Now, it may seem like, “So far, so good.” Your spouse is getting an inheritance and so are the kids. But here are some situations of how the laws can fail many common family situations. First off, if both parents of minors die intestate, then the children are left without a legal guardian. Kids don’t automatically go to a godparent, even if that’s what everyone knew the parents had intended. Instead, a court will appoint someone to be the children’s guardian. In circumstances like these, the judge seeks to act in the children’s best interests and gathers information on the parents, the children, and the family circumstances. But the decision is up to the court, and the judge may not make the decision that you, as a parent, would have made. When it comes to asset division, in most cases, state intestacy law presumes that a family consists of a husband, wife, and their natural-born children.
But, that’s not necessarily the way many families are structured, and things can become legally complicated quickly. According to wealth management studies, one analysis has 50 different types of family structures in American households. Almost 18% of Americans have been remarried, and–through adoption and stepfamilies–millions of children are living in blended families. Unfortunately, the laws just haven’t kept up, and undesirable results can occur if you rely on intestacy as your estate plan. Stepchildren that you helped raise but didn’t legally adopt may end up with no inheritance, while a soon-to-be-ex-spouse may inherit from you.

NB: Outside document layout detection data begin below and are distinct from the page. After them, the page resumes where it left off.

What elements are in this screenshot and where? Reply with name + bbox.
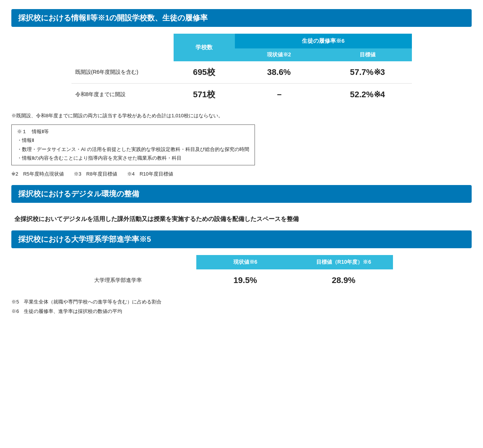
table2-wrap: 現状値※6 目標値（R10年度）※6 大学理系学部進学率 19.5% 28.9% [11, 255, 472, 291]
note-main: ※既開設、令和8年度までに開設の両方に該当する学校があるため合計は1,010校に… [11, 112, 472, 120]
section2-description: 全採択校においてデジタルを活用した課外活動又は授業を実施するための設備を配備した… [14, 214, 472, 224]
th-current: 現状値※2 [235, 48, 323, 61]
row2-schools: 571校 [174, 84, 235, 106]
table-row: 大学理系学部進学率 19.5% 28.9% [90, 269, 393, 291]
section2: 採択校におけるデジタル環境の整備 全採択校においてデジタルを活用した課外活動又は… [11, 185, 472, 224]
th-schools: 学校数 [174, 34, 235, 61]
footnote-box: ※１ 情報Ⅱ等 ・情報Ⅱ ・数理・データサイエンス・AI の活用を前提とした実践… [11, 124, 255, 165]
footnote-line1: ※１ 情報Ⅱ等 [17, 127, 249, 136]
table1-wrap: 学校数 生徒の履修率※6 現状値※2 目標値 既開設(R6年度開設を含む) 69… [11, 34, 472, 106]
th2-target: 目標値（R10年度）※6 [295, 255, 393, 269]
table2: 現状値※6 目標値（R10年度）※6 大学理系学部進学率 19.5% 28.9% [90, 255, 393, 291]
row3-label: 大学理系学部進学率 [90, 269, 196, 291]
section1-title: 採択校における情報Ⅱ等※1の開設学校数、生徒の履修率 [11, 9, 472, 27]
section2-title: 採択校におけるデジタル環境の整備 [11, 185, 472, 203]
row1-label: 既開設(R6年度開設を含む) [71, 61, 174, 84]
notes-section1: ※既開設、令和8年度までに開設の両方に該当する学校があるため合計は1,010校に… [11, 112, 472, 178]
row2-label: 令和8年度までに開設 [71, 84, 174, 106]
row3-target: 28.9% [295, 269, 393, 291]
row3-current: 19.5% [196, 269, 295, 291]
footnote-line3: ・数理・データサイエンス・AI の活用を前提とした実践的な学校設定教科・科目及び… [17, 145, 249, 154]
row2-target: 52.2%※4 [323, 84, 412, 106]
row1-schools: 695校 [174, 61, 235, 84]
footnote-inline: ※2 R5年度時点現状値 ※3 R8年度目標値 ※4 R10年度目標値 [11, 170, 472, 178]
footnote6: ※6 生徒の履修率、進学率は採択校の数値の平均 [11, 307, 472, 316]
th-completion: 生徒の履修率※6 [235, 34, 412, 48]
footnote5: ※5 卒業生全体（就職や専門学校への進学等を含む）に占める割合 [11, 297, 472, 307]
row1-current: 38.6% [235, 61, 323, 84]
table-row: 令和8年度までに開設 571校 － 52.2%※4 [71, 84, 412, 106]
footnotes-bottom: ※5 卒業生全体（就職や専門学校への進学等を含む）に占める割合 ※6 生徒の履修… [11, 297, 472, 316]
footnote-line4: ・情報Ⅱの内容を含むことにより指導内容を充実させた職業系の教科・科目 [17, 154, 249, 162]
section3: 採択校における大学理系学部進学率※5 現状値※6 目標値（R10年度）※6 大学… [11, 230, 472, 316]
th2-current: 現状値※6 [196, 255, 295, 269]
th-target: 目標値 [323, 48, 412, 61]
row1-target: 57.7%※3 [323, 61, 412, 84]
footnote-line2: ・情報Ⅱ [17, 136, 249, 145]
table-row: 既開設(R6年度開設を含む) 695校 38.6% 57.7%※3 [71, 61, 412, 84]
row2-current: － [235, 84, 323, 106]
section3-title: 採択校における大学理系学部進学率※5 [11, 230, 472, 248]
table1: 学校数 生徒の履修率※6 現状値※2 目標値 既開設(R6年度開設を含む) 69… [71, 34, 412, 106]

Say, for example, a father has a will that provides assets to his spouse and two children and then they adopt a third child. Then, the father dies in a car accident before he’s able to revise his will. In some states, because the adopted child is not mentioned in the will, she may not be entitled to any inheritance.
If that isn’t bad enough, consider that, in some states, the law provides that an adopted child still has rights to the biological parents’ assets–and the biological parents are entitled to inherit a child’s wealth. (Imagine if the adopted-as-an-infant Steve Jobs had died intestate, and his biological parents demanded a share of his estate!) Of course, with a will or trust, you can control your estate and essentially eliminate the risk of these crazy results.
What if You and Your Spouse Are Separated?
State law decides what happens to your estate if you are separated from your spouse when you die. Much of the time, the court ignores your separation and just considers you still legally married. Unless you have a prenuptial or postnuptial agreement, it is extremely difficult to disinherit your spouse. Again, even if a spouse is omitted from a will, state laws might choose to give a surviving husband or wife a share of the assets. If you are separated from your spouse, and your divorce is pending, you should definitely talk with your divorce lawyer and an estate planning attorney about your options.
Creditors Win
Intestacy provides no asset protection or preservation benefits. Without any protections in place, an estate’s assets are still vulnerable to creditors, lawsuits, and others who may claim entitlement to the property. These claims would take precedence over the statutory requirements for inheritance. In other words, the family may not receive the lion’s share of the estate. They’d get the leftovers.